Task brief
Among the records below, find the lines that contain "Chamada" and copy each of them.

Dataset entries
----------

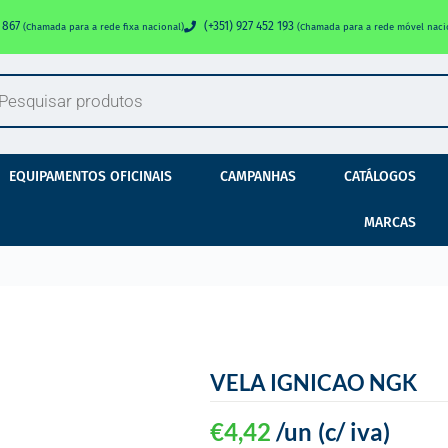
0 867
(+351) 927 452 193
(Chamada para a rede fixa nacional)
(Chamada para a rede móvel naci
EQUIPAMENTOS OFICINAIS
CAMPANHAS
CATÁLOGOS
MARCAS
VELA IGNICAO NGK
€
4,42
/un
(c/ iva)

----------

Result for this exercise
(Chamada para a rede fixa nacional)
(Chamada para a rede móvel naci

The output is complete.